Let’s Learn Māori: A Guide to the Study of the Māori Language. Bruce Biggs (1969)
No one could have predicted the formidable achievements of Professor Bruce Biggs (Ngāti Maniapoto) when in 1951 he was plucked from a school teaching post in Ruatoria to be appointed New Zealand’s first lecturer in Māori language in the department of anthropology at what was then the University College of Auckland.
Publication details
Biggs, B. Let’s Learn Māori: A Guide to the Study of the Māori Language. Auckland: Reed, 1969.
About the book
Professor Bruce Biggs FRSNZ was a pioneering figure in academia in the mid twentieth century. As the first lecturer in Māori language, Biggs developed the first university programme in the study of Māori language and literature; he taught and trained an entire generation of Māori students who later went on to head Māori studies programmes at other New Zealand universities making significant contributions to Māori scholarship; such as Pat Hohepa, Ranginui Walker, Wharehuia Milroy, Pita Sharples, Dame Anne Salmond, Sir Bob Mahuta, Merimeri Penfold, Margret Mutu and many others. The quality of his extensive publications on Māori and Polynesian linguistics brought international renown to his field of research. He was for 10 years president of the Polynesian Society, was elected a Fellow of the Royal Society of New Zealand and was awarded a CBE and OBE for services to education and the Māori people.

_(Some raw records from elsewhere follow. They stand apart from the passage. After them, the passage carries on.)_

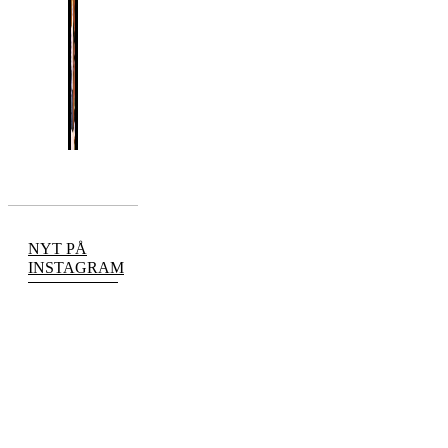
NYT PÅ
INSTAGRAM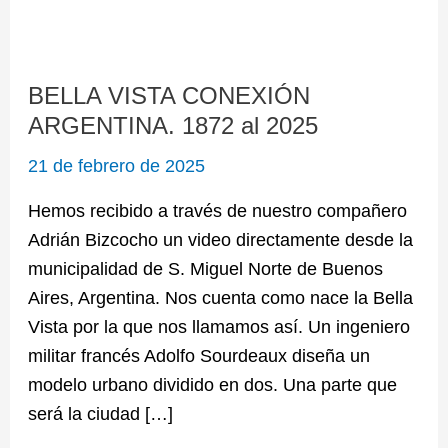
BELLA
VISTA
BELLA VISTA CONEXIÓN
CONEXIÓN
ARGENTINA. 1872 al 2025
ARGENTINA.
1872
21 de febrero de 2025
al
Hemos recibido a través de nuestro compañero
2025
Adrián Bizcocho un video directamente desde la
municipalidad de S. Miguel Norte de Buenos
Aires, Argentina. Nos cuenta como nace la Bella
Vista por la que nos llamamos así. Un ingeniero
militar francés Adolfo Sourdeaux diseña un
modelo urbano dividido en dos. Una parte que
será la ciudad […]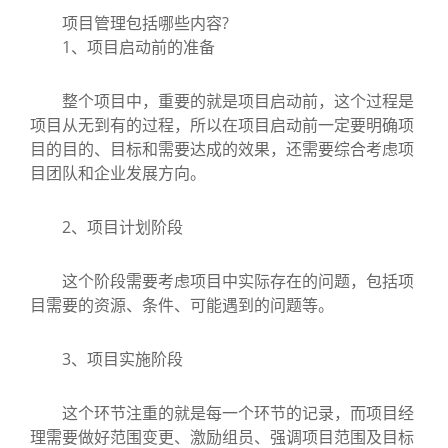
项目管理包括哪些内容?
1、项目启动前的准备
整个项目中，重要的就是项目启动前，这个过程是
项目从无到有的过程，所以在项目启动前一定要明确项
目的目的、目标和需要达成的效果，还需要综合考虑项
目团队和企业发展方向。
2、项目计划阶段
这个阶段需要考虑项目中实际存在的问题，包括项
目需要的资源、条件、可能遇到的问题等。
3、项目实施阶段
这个环节注重的就是每一个环节的记录，而项目经
理需要做好范围变更、激励组员、强调项目范围及目标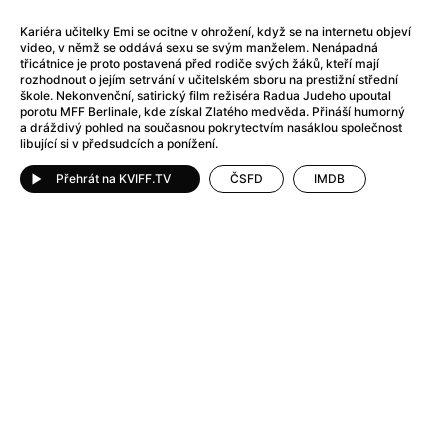
After Party
(2024)
After: Odloučení
(2023)
Kariéra učitelky Emi se ocitne v ohrožení, když se na internetu objeví
video, v němž se oddává sexu se svým manželem. Nenápadná
After: Pouto
(2022)
třicátnice je proto postavená před rodiče svých žáků, kteří mají
Aftersun
(2022)
rozhodnout o jejím setrvání v učitelském sboru na prestižní střední
škole. Nekonvenční, satirický film režiséra Radua Judeho upoutal
Agent 69 Jensen: Ve znamení štíra
(1977)
porotu MFF Berlinale, kde získal Zlatého medvěda. Přináší humorný
Agent Čuník
(2024)
a dráždivý pohled na současnou pokrytectvím nasáklou společnost
libující si v předsudcích a ponížení.
Agenti štěstí
(2024)
Ahoj a díky!
(2025)
Přehrát na KVIFF.TV
ČSFD
IMDB
Air: Zrození legendy
(2023)
Akce Monaco
(2025)
Alibi na klíč: Den D
(2023)
Alita: Bojový Anděl
(2019)
Alma a Oskar
(2023)
Alpha
(2025)
Amatér
(2025)
Amélie z Montmartru
(2001)
Amerikánka
(2024)
AMOOSED: losí odysea
(2025)
Anakonda
(2025)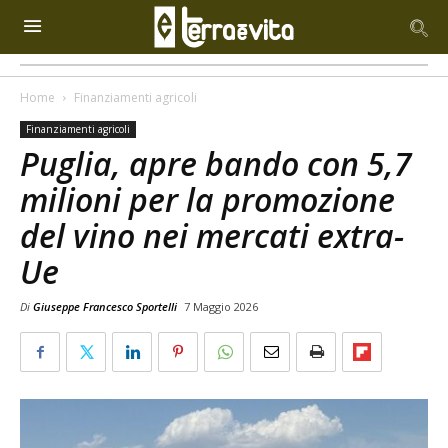
Home
Finanziamenti agricoli
Finanziamenti agricoli
Puglia, apre bando con 5,7
milioni per la promozione
del vino nei mercati extra-
Ue
Di
Giuseppe Francesco Sportelli
7 Maggio 2026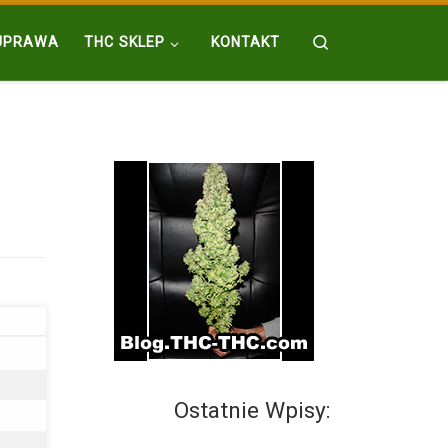
Search
UPRAWA
THC SKLEP
KONTAKT
Ostatnie Wpisy:
 […]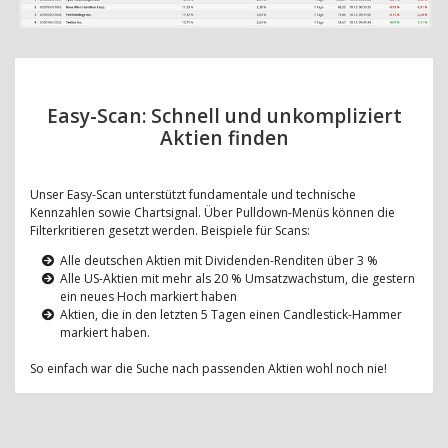
Easy-Scan: Schnell und unkompliziert
Aktien finden
Unser Easy-Scan unterstützt fundamentale und technische
Kennzahlen sowie Chartsignal. Über Pulldown-Menüs können die
Filterkritieren gesetzt werden. Beispiele für Scans:
Alle deutschen Aktien mit Dividenden-Renditen über 3 %
Alle US-Aktien mit mehr als 20 % Umsatzwachstum, die gestern
ein neues Hoch markiert haben
Aktien, die in den letzten 5 Tagen einen Candlestick-Hammer
markiert haben.
So einfach war die Suche nach passenden Aktien wohl noch nie!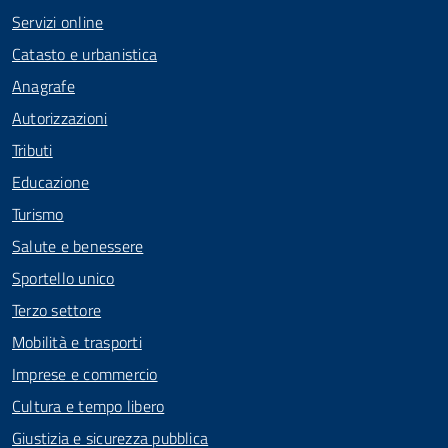
Servizi online
Catasto e urbanistica
Anagrafe
Autorizzazioni
Tributi
Educazione
Turismo
Salute e benessere
Sportello unico
Terzo settore
Mobilità e trasporti
Imprese e commercio
Cultura e tempo libero
Giustizia e sicurezza pubblica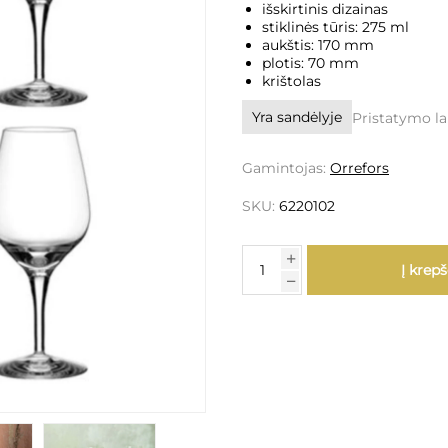
išskirtinis dizainas
stiklinės tūris: 275 ml
aukštis: 170 mm
plotis: 70 mm
krištolas
Yra sandėlyje
Pristatymo la
Gamintojas:
Orrefors
SKU:
6220102
Į krepš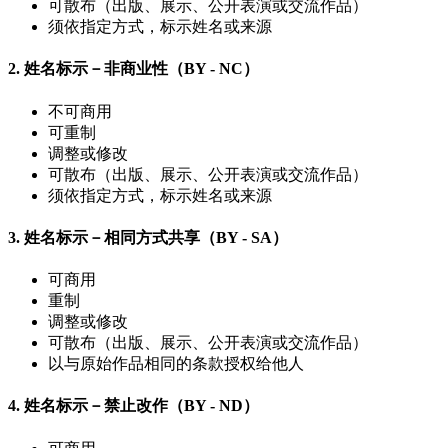
可散布（出版、展示、公开表演或交流作品）
须依指定方式，标示姓名或来源
2.
姓名标示－非商业性（BY - NC）
不可商用
可重制
调整或修改
可散布（出版、展示、公开表演或交流作品）
须依指定方式，标示姓名或来源
3.
姓名标示－相同方式共享（BY - SA）
可商用
重制
调整或修改
可散布（出版、展示、公开表演或交流作品）
以与原始作品相同的条款授权给他人
4.
姓名标示－禁止改作（BY - ND）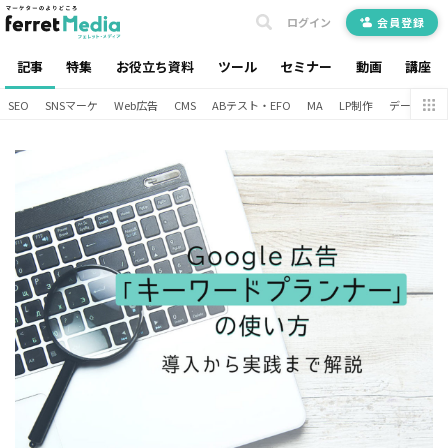
ログイン
会員登録
記事
特集
お役立ち資料
ツール
セミナー
動画
講座
SEO
SNSマーケ
Web広告
CMS
ABテスト・EFO
MA
LP制作
データ分析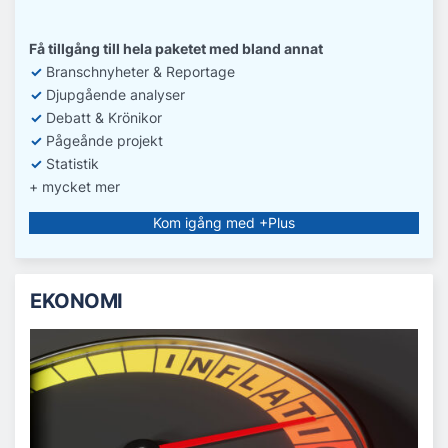
Få tillgång till hela paketet med bland annat
✓
Branschnyheter & Reportage
✓
D
jupgående analyser
✓
Debatt
& Krönikor
✓
Pågeånde projekt
✓
Statistik
+ mycket mer
Kom igång med +Plus
EKONOMI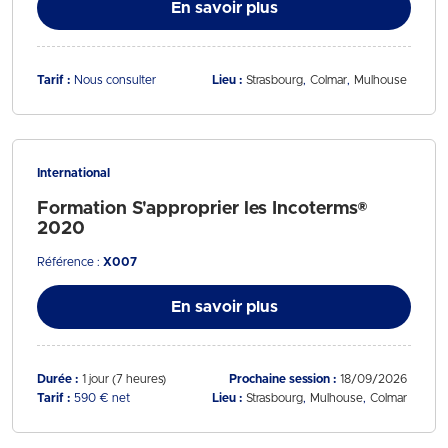
En savoir plus
Tarif :
Nous consulter
Lieu :
Strasbourg
Colmar
Mulhouse
International
Formation S'approprier les Incoterms®
2020
Référence :
X007
En savoir plus
Durée :
1 jour (7 heures)
Prochaine session :
18/09/2026
Tarif :
590 € net
Lieu :
Strasbourg
Mulhouse
Colmar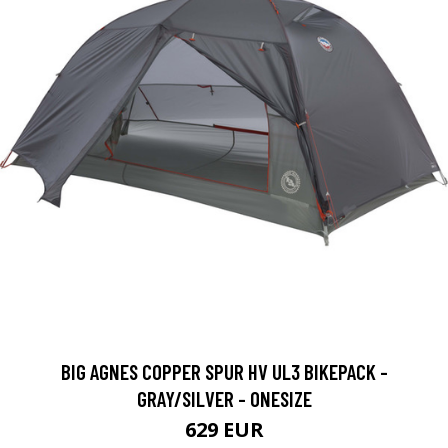
BIG AGNES COPPER SPUR HV UL3 BIKEPACK -
GRAY/SILVER - ONESIZE
629 EUR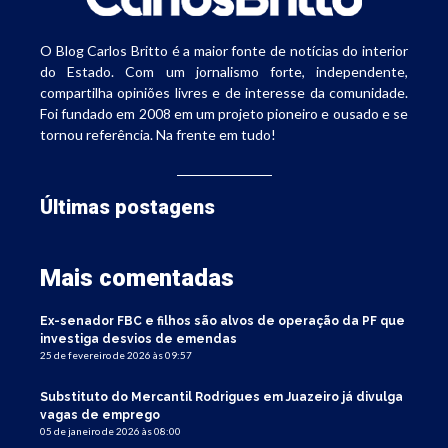
O Blog Carlos Britto é a maior fonte de notícias do interior
do Estado. Com um jornalismo forte, independente,
compartilha opiniões livres e de interesse da comunidade.
Foi fundado em 2008 em um projeto pioneiro e ousado e se
tornou referência. Na frente em tudo!
Últimas postagens
Mais comentadas
Ex-senador FBC e filhos são alvos de operação da PF que
investiga desvios de emendas
25 de fevereiro de 2026 às 09:57
Substituto do Mercantil Rodrigues em Juazeiro já divulga
vagas de emprego
05 de janeiro de 2026 às 08:00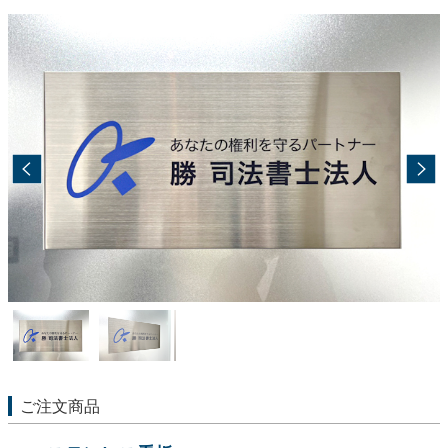
ご注文商品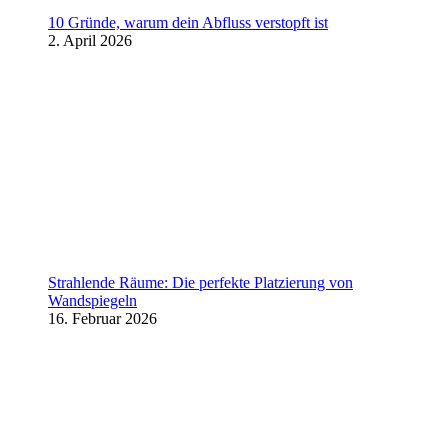
10 Gründe, warum dein Abfluss verstopft ist
2. April 2026
Strahlende Räume: Die perfekte Platzierung von
Wandspiegeln
16. Februar 2026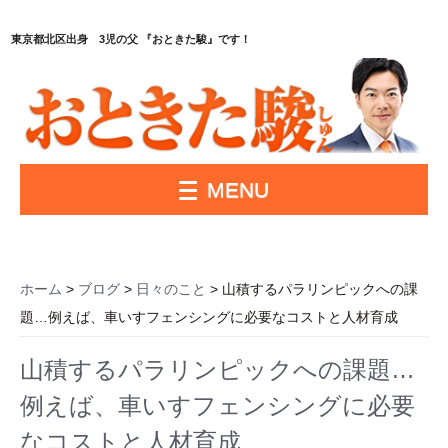
東京都北区出身 3児の父 『おときた駿』です！
MENU
ホーム
>
ブログ
>
日々のこと
> 山積するパラリンピックへの課
題…例えば、車いすフェンシングに必要なコストと人材育成
山積するパラリンピックへの課題…
例えば、車いすフェンシングに必要
なコストと人材育成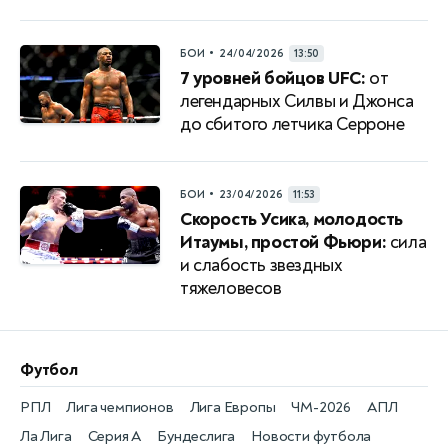
•
БОИ
24/04/2026
13:50
7 уровней бойцов UFC:
от
легендарных Силвы и Джонса
до сбитого летчика Серроне
•
БОИ
23/04/2026
11:53
Скорость Усика, молодость
Итаумы, простой Фьюри:
сила
и слабость звездных
тяжеловесов
Футбол
РПЛ
Лига чемпионов
Лига Европы
ЧМ-2026
АПЛ
Ла Лига
Серия А
Бундеслига
Новости футбола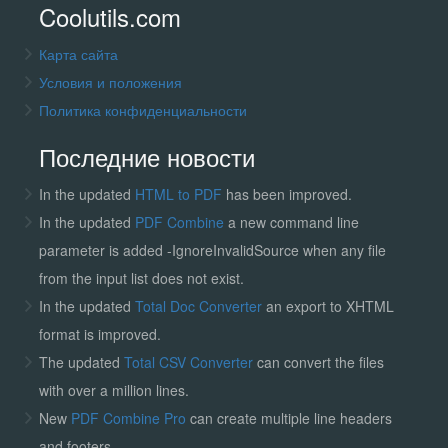
Coolutils.com
Карта сайта
Условия и положения
Политика конфиденциальности
Последние новости
In the updated
HTML to PDF
has been improved.
In the updated
PDF Combine
a new command line
parameter is added -IgnoreInvalidSource when any file
from the input list does not exist.
In the updated
Total Doc Converter
an export to XHTML
format is improved.
The updated
Total CSV Converter
can convert the files
with over a million lines.
New
PDF Combine Pro
can create multiple line headers
and footers.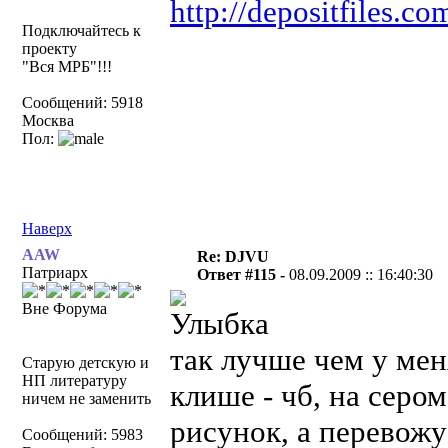
http://depositfiles.co
Подключайтесь к
проекту
"Вся МРБ"!!!
Сообщений: 5918
Москва
Пол:
Наверх
AAW
Re: DJVU
Патриарх
Ответ #115 -
08.09.2009 :: 16:40:30
Вне Форума
так лучше чем у мен
Старую детскую и
НП литературу
клише - чб, на серо
ничем не заменить
рисунок, а перевожу
Сообщений: 5983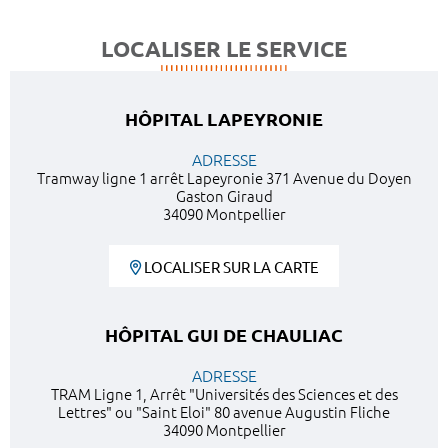
LOCALISER LE SERVICE
HÔPITAL LAPEYRONIE
ADRESSE
Tramway ligne 1 arrêt Lapeyronie 371 Avenue du Doyen
Gaston Giraud
34090 Montpellier
LOCALISER SUR LA CARTE
HÔPITAL GUI DE CHAULIAC
ADRESSE
TRAM Ligne 1, Arrêt "Universités des Sciences et des
Lettres" ou "Saint Eloi" 80 avenue Augustin Fliche
34090 Montpellier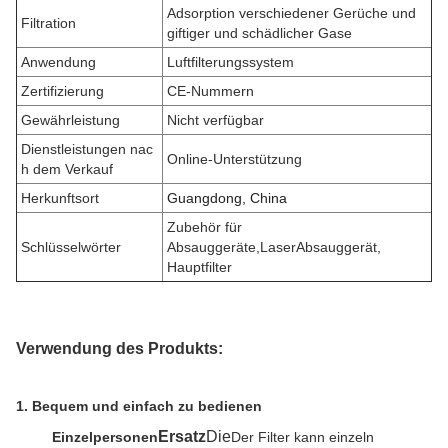
Adsorption verschiedener Gerüche und
Filtration
giftiger und schädlicher Gase
Anwendung
Luftfilterungssystem
Zertifizierung
CE-Nummern
Gewährleistung
Nicht verfügbar
Dienstleistungen nac
Online-Unterstützung
h dem Verkauf
Herkunftsort
Guangdong, China
Zubehör für
Schlüsselwörter
Absauggeräte
,
Laser
Absauggerät,
Hauptfilter
Verwendung des Produkts:
1.
Bequem und einfach zu bedienen
Ersatz
Die
Einzelpersonen
Der Filter kann einzeln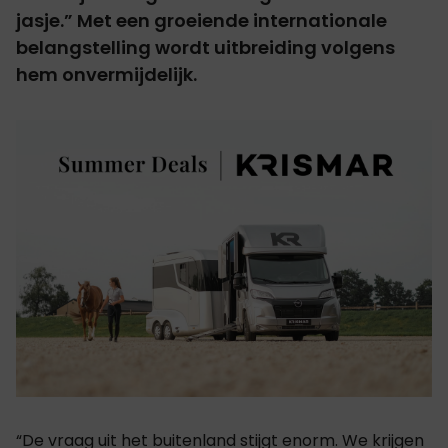
jasje.” Met een groeiende internationale
belangstelling wordt uitbreiding volgens
hem onvermijdelijk.
“De vraag uit het buitenland stijgt enorm. We krijgen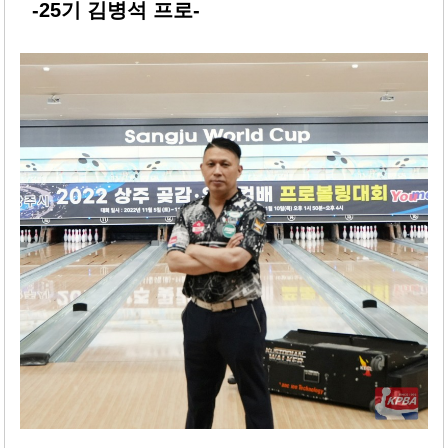
-25기 김병석 프로-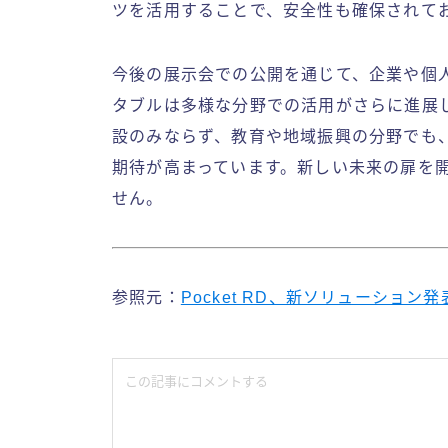
ツを活用することで、安全性も確保されて
今後の展示会での公開を通じて、企業や個
タブルは多様な分野での活用がさらに進展
設のみならず、教育や地域振興の分野でも
期待が高まっています。新しい未来の扉を
せん。
参照元：
Pocket RD、新ソリューショ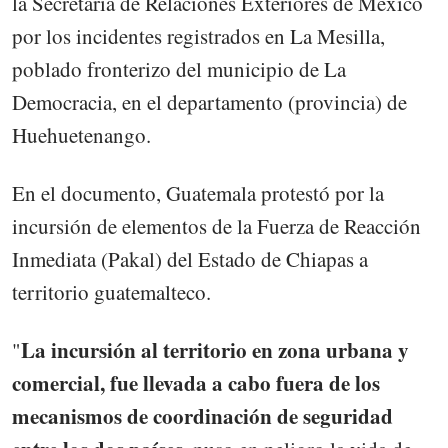
la Secretaría de Relaciones Exteriores de México
por los incidentes registrados en La Mesilla,
poblado fronterizo del municipio de La
Democracia, en el departamento (provincia) de
Huehuetenango.
En el documento, Guatemala protestó por la
incursión de elementos de la Fuerza de Reacción
Inmediata (Pakal) del Estado de Chiapas a
territorio guatemalteco.
La incursión al territorio en zona urbana y
"
comercial, fue llevada a cabo fuera de los
mecanismos de coordinación de seguridad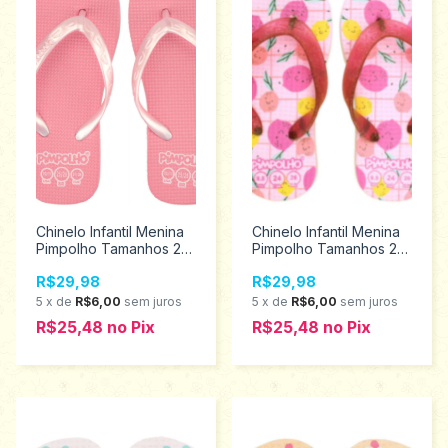
Chinelo Infantil Menina
Chinelo Infantil Menina
Pimpolho Tamanhos 24
Pimpolho Tamanhos 24
ao 32 74178
ao 32 74348
R$29,98
R$29,98
5
x
de
R$6,00
sem juros
5
x
de
R$6,00
sem juros
R$25,48
no
Pix
R$25,48
no
Pix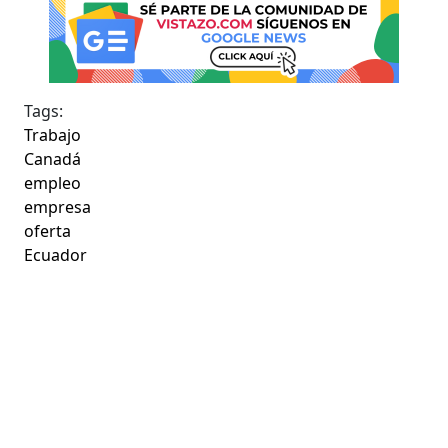
Tags:
Trabajo
Canadá
empleo
empresa
oferta
Ecuador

The revised edition of this landmark book, Let’s learn Māori comprises a textbook and self-help guide to the study of the Māori language. It is also a complete grammar reference, covering parts of speech, the structure of each type of phrase and the combinations of phrases that form simple sentences. Each aspect of the grammar is discussed in a numbered section or subsection of the book and a combined vocabulary and index provides a reference system.
Further information
This publication is part of the series Te Takarangi: Celebrating Māori publications - a sample list of 150 non-fiction books produced by a partnership between Royal Society Te Apārangi and Ngā Pae o te Māramatanga.